Records from a collection:
================================

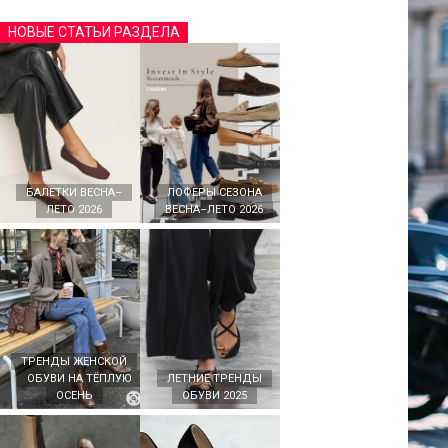
НОВЫЕ СТАТЬИ РАЗДЕЛА
БАЛЕТКИ ВЕСНА–
ЛОФЕРЫ СЕЗОНА
ЛЕТО 2026
ВЕСНА–ЛЕТО 2026
ТРЕНДЫ ЖЕНСКОЙ
ОБУВИ НА ТЁПЛУЮ
ЛЕТНИЕ ТРЕНДЫ
ОСЕНЬ
ОБУВИ 2025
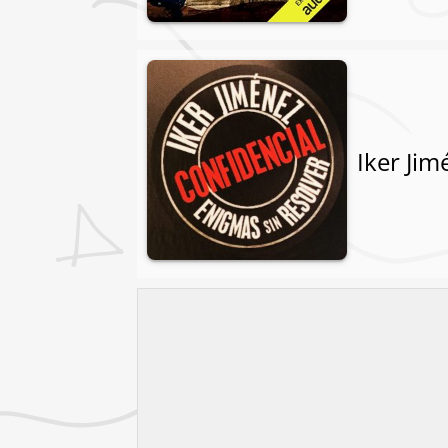
Iker Jim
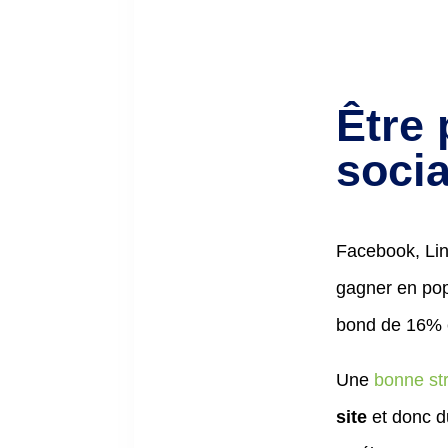
Être 
soci
Facebook, Lin
gagner en pop
bond de 16% 
Une
bonne str
site
et donc d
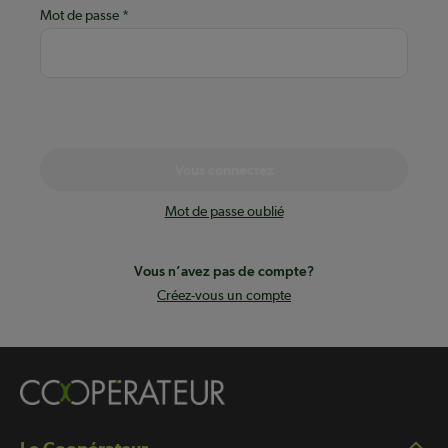
Mot de passe
Vous connectez
Mot de passe oublié
Vous n’avez pas de compte?
Créez-vous un compte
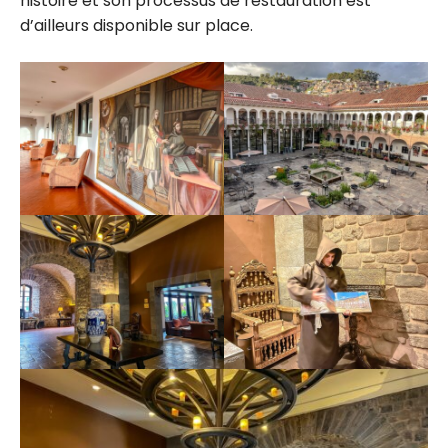
histoire et son processus de restauration est
d’ailleurs disponible sur place.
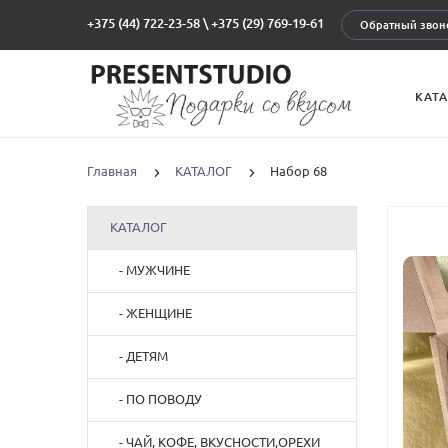
+375 (44) 722-23-58
\
+375 (29) 769-19-61
Обратный звон
КАТ
Главная
КАТАЛОГ
Набор 68
КАТАЛОГ
- МУЖЧИНЕ
- ЖЕНЩИНЕ
- ДЕТЯМ
- ПО ПОВОДУ
- ЧАЙ, КОФЕ, ВКУСНОСТИ,ОРЕХИ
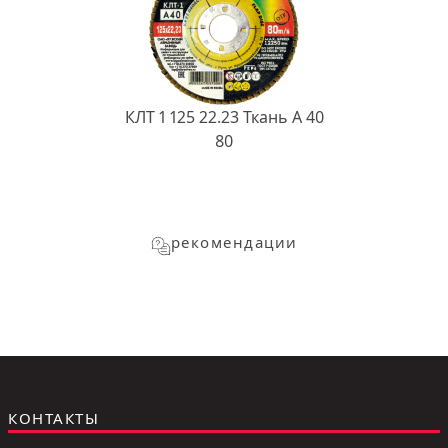
КЛТ 1 125 22.23 Ткань A 40
80
рекомендации
КОНТАКТЫ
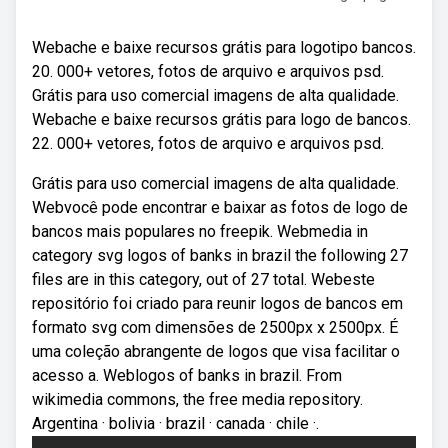
Webache e baixe recursos grátis para logotipo bancos.
20. 000+ vetores, fotos de arquivo e arquivos psd.
Grátis para uso comercial imagens de alta qualidade.
Webache e baixe recursos grátis para logo de bancos.
22. 000+ vetores, fotos de arquivo e arquivos psd.
Grátis para uso comercial imagens de alta qualidade.
Webvocê pode encontrar e baixar as fotos de logo de
bancos mais populares no freepik. Webmedia in
category svg logos of banks in brazil the following 27
files are in this category, out of 27 total. Webeste
repositório foi criado para reunir logos de bancos em
formato svg com dimensões de 2500px x 2500px. É
uma coleção abrangente de logos que visa facilitar o
acesso a. Weblogos of banks in brazil. From
wikimedia commons, the free media repository.
Argentina · bolivia · brazil · canada · chile ·.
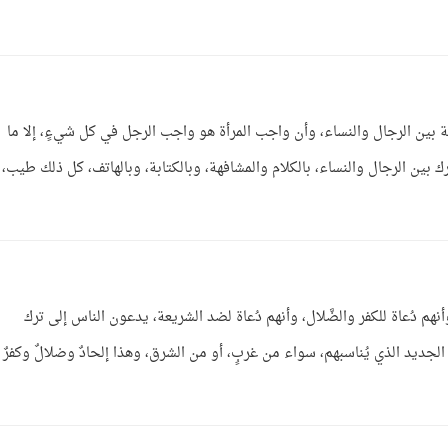
ركة بين الرجال والنساء، وأن واجب المرأة هو واجب الرجل في كل شيءٍ، إلا ما
ك بين الرجال والنساء، بالكلام والمشافهة، وبالكتابة، وبالهاتف، كل ذلك طيب،
م دُعاة للكفر والضَّلال، وأنهم دُعاة لضد الشريعة، يدعون الناس إلى ترك
الجديد الذي يُناسبهم، سواء من غربٍ، أو من الشرق، وهذا إلحادٌ وضلالٌ وكفرٌ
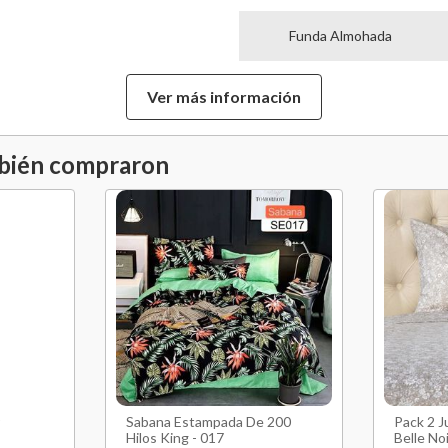
Funda Almohada
Dimensión Funda de Alm
Ver más información
Ancho Sabana Superior (
mbién compraron
Largo Sabana Superior(cm
Ancho Sabana Inferior (c
Largo Sábana Inferior (cm
Fuelle Sábana Inferior (cm
Hecho en
Sabana Estampada De 200
Pack 2 
Garantía Proveedor
Hilos King - 017
Belle No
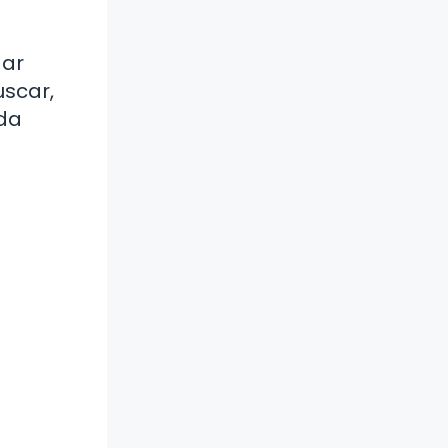
gar
uscar,
eda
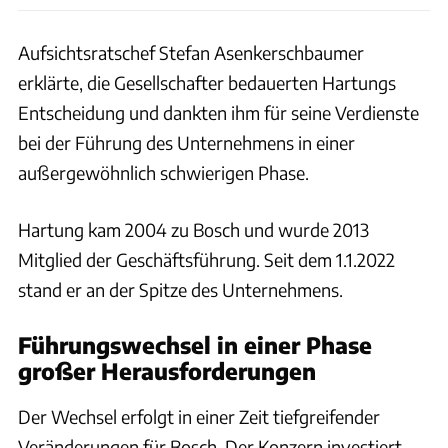
Aufsichtsratschef Stefan Asenkerschbaumer
erklärte, die Gesellschafter bedauerten Hartungs
Entscheidung und dankten ihm für seine Verdienste
bei der Führung des Unternehmens in einer
außergewöhnlich schwierigen Phase.
Hartung kam 2004 zu Bosch und wurde 2013
Mitglied der Geschäftsführung. Seit dem 1.1.2022
stand er an der Spitze des Unternehmens.
Führungswechsel in einer Phase
großer Herausforderungen
Der Wechsel erfolgt in einer Zeit tiefgreifender
Veränderungen für Bosch. Der Konzern investiert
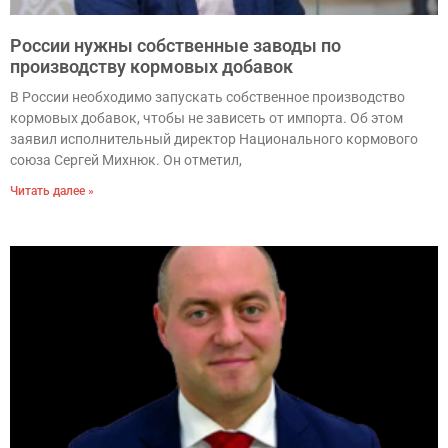
России нужны собственные заводы по
производству кормовых добавок
В России необходимо запускать собственное производство
кормовых добавок, чтобы не зависеть от импорта. Об этом
заявил исполнительный директор Национального кормового
союза Сергей Михнюк. Он отметил,
Читать далее »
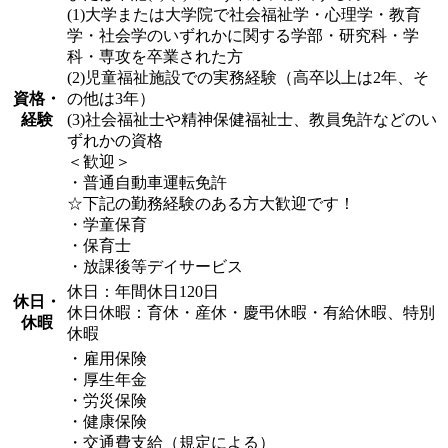
(1)大学または大学院で社会福祉学・心理学・教育
学・社会学のいずれかに関する学部・研究科・学
科・専攻を卒業された方
(2)児童福祉施設での実務経験（高卒以上は2年、そ
資格・
の他は3年）
経験
(3)社会福祉士や精神保健福祉士、教員免許などのい
ずれかの資格
＜歓迎＞
・普通自動車運転免許
☆下記の勤務経験のある方大歓迎です！
・学童保育
・保育士
・放課後等デイサービス
休日：年間休日120日
休日・
休日休暇：育休・産休・慶弔休暇・有給休暇、特別
休暇
休暇
・雇用保険
・厚生年金
・労災保険
・健康保険
・交通費支給（規定による）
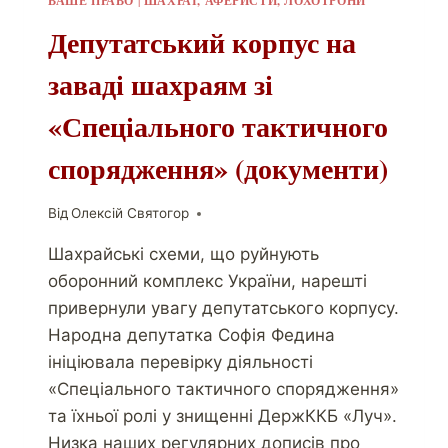
ВАШЕ ПРАВО
ШАХРАЇ, АФЕРИСТИ, ЛОХОТРОНИ
Депутатський корпус на
заваді шахраям зі
«Спеціального тактичного
спорядження» (документи)
Від
Олексій Святогор
Шахрайські схеми, що руйнують
оборонний комплекс України, нарешті
привернули увагу депутатського корпусу.
Народна депутатка Софія Федина
ініціювала перевірку діяльності
«Спеціального тактичного спорядження»
та їхньої ролі у знищенні ДержККБ «Луч».
Низка наших регулярних дописів про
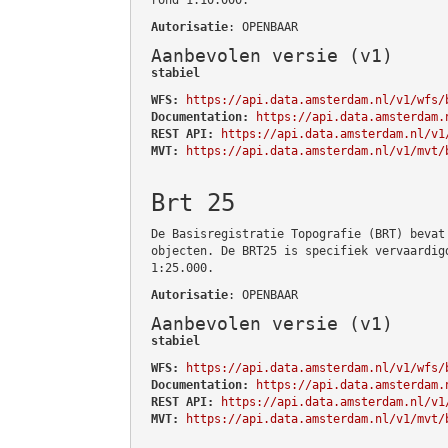
Autorisatie
: OPENBAAR
Aanbevolen versie (v1)
stabiel
WFS:
https://api.data.amsterdam.nl/v1/wfs/
Documentation:
https://api.data.amsterdam.
REST API:
https://api.data.amsterdam.nl/v1
MVT:
https://api.data.amsterdam.nl/v1/mvt/
Brt 25
De Basisregistratie Topografie (BRT) bevat
objecten. De BRT25 is specifiek vervaardig
1:25.000.
Autorisatie
: OPENBAAR
Aanbevolen versie (v1)
stabiel
WFS:
https://api.data.amsterdam.nl/v1/wfs/
Documentation:
https://api.data.amsterdam.
REST API:
https://api.data.amsterdam.nl/v1
MVT:
https://api.data.amsterdam.nl/v1/mvt/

================================

-- WORK TO COMPLETE --
Only a number is wanted here: how many lines of the data hold the string "einer".

-- PROBLEM SOLUTION --
3